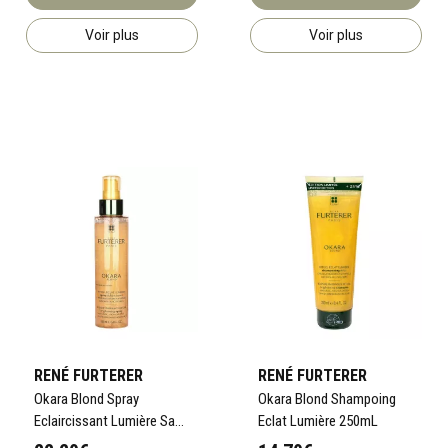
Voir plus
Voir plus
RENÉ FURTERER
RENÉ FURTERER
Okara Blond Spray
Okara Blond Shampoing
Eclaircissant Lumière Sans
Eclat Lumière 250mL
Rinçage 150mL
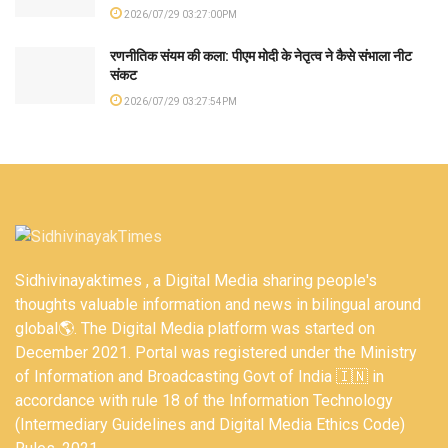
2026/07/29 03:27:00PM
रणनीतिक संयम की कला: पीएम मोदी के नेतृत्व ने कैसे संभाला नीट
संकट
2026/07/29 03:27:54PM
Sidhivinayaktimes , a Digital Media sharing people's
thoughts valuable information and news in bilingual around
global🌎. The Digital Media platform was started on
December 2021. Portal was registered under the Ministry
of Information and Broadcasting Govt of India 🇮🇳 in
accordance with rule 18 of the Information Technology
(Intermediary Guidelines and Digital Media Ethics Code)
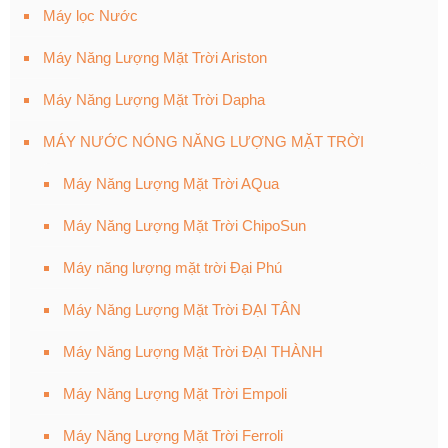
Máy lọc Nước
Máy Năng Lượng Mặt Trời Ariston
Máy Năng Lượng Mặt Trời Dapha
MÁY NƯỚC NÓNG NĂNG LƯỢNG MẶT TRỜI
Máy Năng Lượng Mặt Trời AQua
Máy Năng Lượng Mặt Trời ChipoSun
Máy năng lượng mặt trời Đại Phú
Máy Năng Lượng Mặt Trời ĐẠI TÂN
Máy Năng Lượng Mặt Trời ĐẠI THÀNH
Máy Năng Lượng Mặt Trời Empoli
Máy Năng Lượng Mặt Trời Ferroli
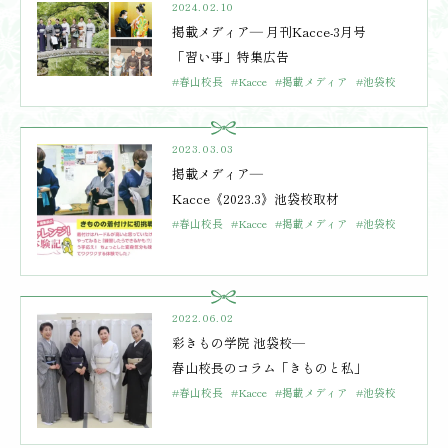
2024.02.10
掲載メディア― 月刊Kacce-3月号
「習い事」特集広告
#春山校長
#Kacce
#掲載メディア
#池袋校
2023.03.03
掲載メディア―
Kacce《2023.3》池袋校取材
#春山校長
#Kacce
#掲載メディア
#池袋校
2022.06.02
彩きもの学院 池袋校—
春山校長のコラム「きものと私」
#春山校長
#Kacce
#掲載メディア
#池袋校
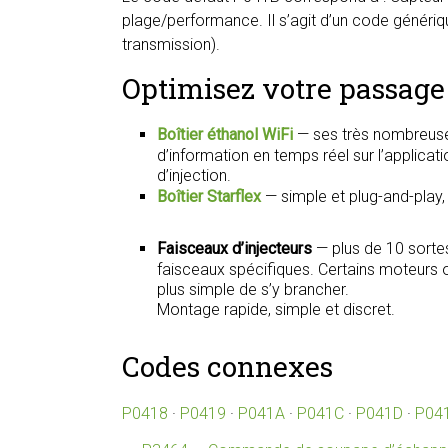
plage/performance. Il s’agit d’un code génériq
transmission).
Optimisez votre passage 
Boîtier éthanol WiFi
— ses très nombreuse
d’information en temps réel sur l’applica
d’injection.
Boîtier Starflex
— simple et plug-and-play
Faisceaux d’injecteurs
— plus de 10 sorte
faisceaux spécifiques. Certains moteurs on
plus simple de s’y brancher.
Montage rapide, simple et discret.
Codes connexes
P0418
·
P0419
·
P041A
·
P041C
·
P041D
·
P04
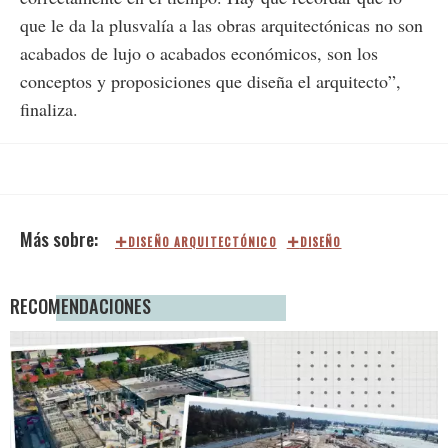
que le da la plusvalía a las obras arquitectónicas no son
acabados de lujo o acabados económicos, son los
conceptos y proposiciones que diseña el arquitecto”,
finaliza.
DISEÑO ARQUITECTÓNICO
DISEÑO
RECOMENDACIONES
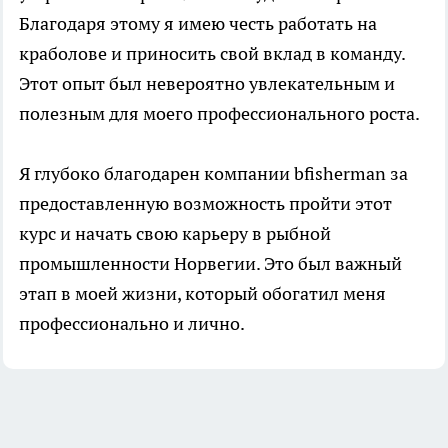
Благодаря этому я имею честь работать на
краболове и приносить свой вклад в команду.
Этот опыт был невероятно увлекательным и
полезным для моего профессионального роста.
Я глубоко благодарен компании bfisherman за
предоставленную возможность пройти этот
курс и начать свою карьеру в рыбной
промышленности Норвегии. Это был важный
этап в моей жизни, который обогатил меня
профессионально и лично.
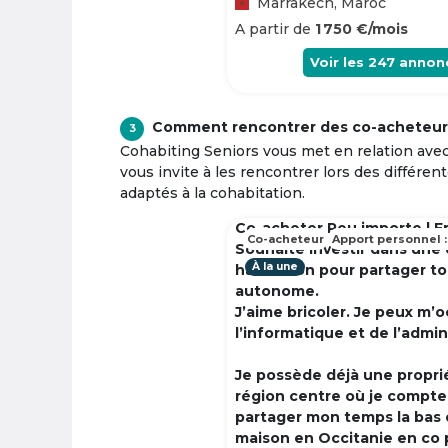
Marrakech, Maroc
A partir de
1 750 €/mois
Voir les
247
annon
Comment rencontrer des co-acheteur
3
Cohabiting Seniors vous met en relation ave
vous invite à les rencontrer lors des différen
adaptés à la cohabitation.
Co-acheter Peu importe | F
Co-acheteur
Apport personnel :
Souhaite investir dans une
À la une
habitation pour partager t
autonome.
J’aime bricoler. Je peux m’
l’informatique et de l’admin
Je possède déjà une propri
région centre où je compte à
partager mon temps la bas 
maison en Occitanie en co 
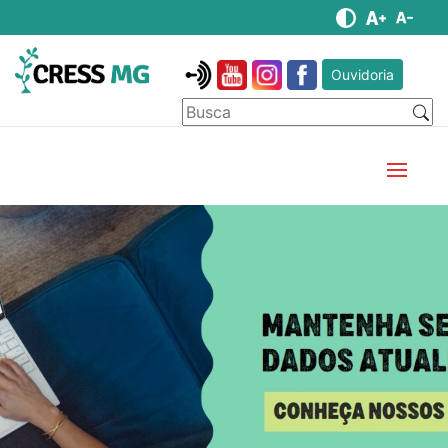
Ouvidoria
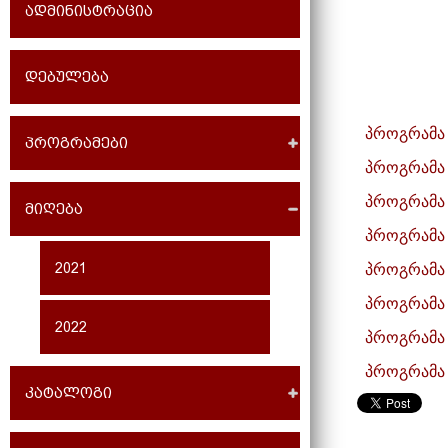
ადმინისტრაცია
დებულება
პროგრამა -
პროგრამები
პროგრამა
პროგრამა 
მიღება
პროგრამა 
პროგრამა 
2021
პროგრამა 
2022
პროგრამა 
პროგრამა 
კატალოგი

★ ★ ★ ★

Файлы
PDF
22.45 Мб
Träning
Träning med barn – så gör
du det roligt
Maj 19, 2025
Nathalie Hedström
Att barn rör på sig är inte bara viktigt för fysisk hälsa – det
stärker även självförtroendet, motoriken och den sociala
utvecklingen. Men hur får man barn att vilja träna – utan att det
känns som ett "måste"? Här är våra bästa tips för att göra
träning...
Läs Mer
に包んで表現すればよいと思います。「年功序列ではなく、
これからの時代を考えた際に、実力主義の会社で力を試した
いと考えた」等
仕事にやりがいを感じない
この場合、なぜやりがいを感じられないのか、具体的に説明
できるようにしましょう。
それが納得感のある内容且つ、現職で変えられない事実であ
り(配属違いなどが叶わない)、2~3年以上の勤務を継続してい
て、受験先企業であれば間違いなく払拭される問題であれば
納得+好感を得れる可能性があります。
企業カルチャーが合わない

★ ★ ★ ★

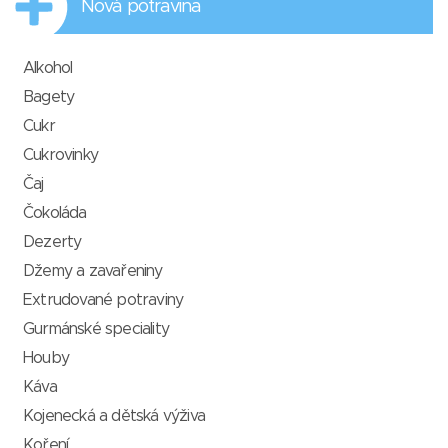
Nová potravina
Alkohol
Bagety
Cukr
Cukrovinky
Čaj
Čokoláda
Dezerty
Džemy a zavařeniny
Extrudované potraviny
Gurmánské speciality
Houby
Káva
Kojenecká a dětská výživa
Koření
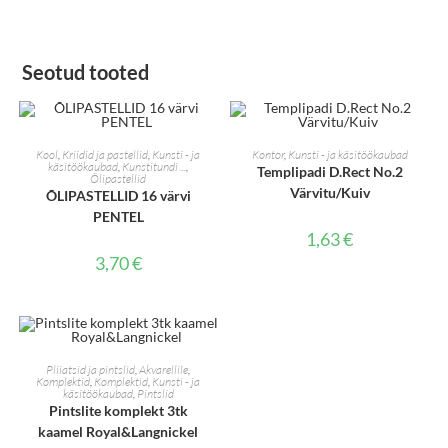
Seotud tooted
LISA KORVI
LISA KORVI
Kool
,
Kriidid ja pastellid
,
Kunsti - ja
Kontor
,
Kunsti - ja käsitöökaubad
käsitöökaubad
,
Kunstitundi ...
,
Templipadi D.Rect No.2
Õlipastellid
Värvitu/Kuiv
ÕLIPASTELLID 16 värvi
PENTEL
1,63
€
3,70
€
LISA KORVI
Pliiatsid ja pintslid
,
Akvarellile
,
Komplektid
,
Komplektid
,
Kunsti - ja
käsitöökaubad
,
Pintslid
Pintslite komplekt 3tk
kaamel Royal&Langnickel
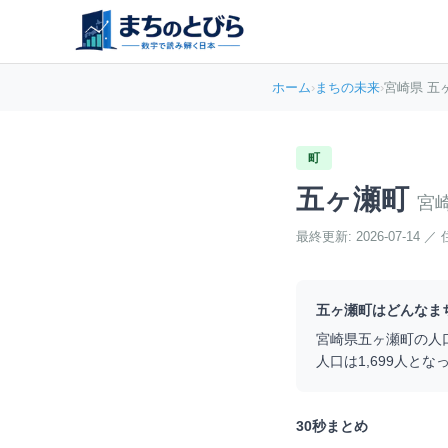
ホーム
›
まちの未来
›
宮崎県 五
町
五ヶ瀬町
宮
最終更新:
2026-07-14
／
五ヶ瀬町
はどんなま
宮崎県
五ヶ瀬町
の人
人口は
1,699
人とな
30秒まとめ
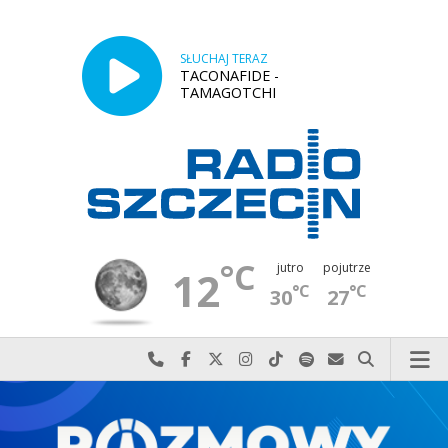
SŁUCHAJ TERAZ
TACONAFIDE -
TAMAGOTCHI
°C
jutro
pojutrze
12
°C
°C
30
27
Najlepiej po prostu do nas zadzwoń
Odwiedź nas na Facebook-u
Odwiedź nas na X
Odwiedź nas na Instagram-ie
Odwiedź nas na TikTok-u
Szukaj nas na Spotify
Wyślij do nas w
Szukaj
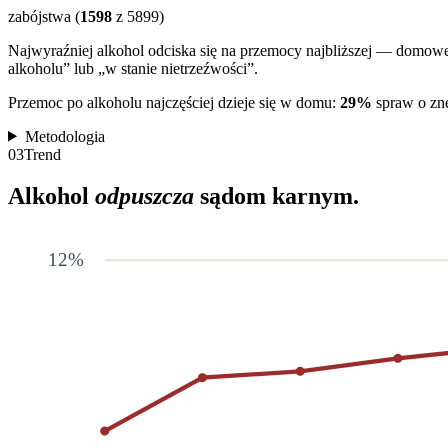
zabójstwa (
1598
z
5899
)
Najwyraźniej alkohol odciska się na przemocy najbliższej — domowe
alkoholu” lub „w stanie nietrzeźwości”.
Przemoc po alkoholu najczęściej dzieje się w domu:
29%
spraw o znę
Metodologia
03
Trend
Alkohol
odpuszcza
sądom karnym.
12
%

★ ★ ★ ★

== WHAT YOU SHOULD DO ==
Your answer should consist of each line above in which "Media" appears.

== THE COMPLETED TASK ==
Sidhivinayaktimes , a Digital Media sharing people's
global🌎. The Digital Media platform was started on
(Intermediary Guidelines and Digital Media Ethics Code)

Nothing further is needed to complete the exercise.